1951: The earliest known instance of the term "Black Friday" in reference to the day after Thanksgiving appears in the trade magazine Factory Management and Maintenance. Here, it's used derisively to describe that Friday as a day when worker absenteeism was rampant. Bonnie Taylor Blake says there is no evidence that there was particularly widespread use of the term in this way.
1961: The earliest known appearance of the term "Black Friday" in reference to shopping on the day after Thanksgiving appears in a Rochester, N.Y., newspaper. Blake says the evidence suggests that the term was already in use in Philadelphia by that time.

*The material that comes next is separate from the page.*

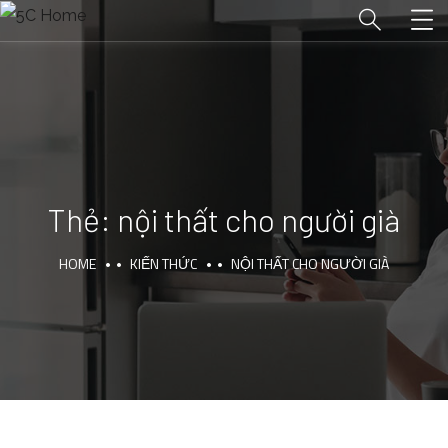
Thẻ:
nội thất cho người già
HOME
KIẾN THỨC
NỘI THẤT CHO NGƯỜI GIÀ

1961: A Philadelphia public-relations newsletter reports on an effort by merchants in the city to "rehabilitate" the term "Black Friday." The newsletter notes that Philadelphia police had coined the term. Blake says the fact that merchants were trying to rehabilitate the term suggests it was both widespread and firmly in place well before 1961.
1981: The first known "red-ink-to-black-ink" explanation appears in a Philadelphia Inquirer article.
1992: One of the earliest Boston-area appearances in print of the term "Black Friday" as it's currently used shows up in the "Ask the Globe" section of The Boston Globe. A reader writes, "Why is it that some New Yorkers refer to the day after Thanksgiving as 'Black Friday?'" The answer given, citing the Knight Ridder/Tribune news service suggests roots in Philadelphia and propagates the "red-to-black-ink" myth.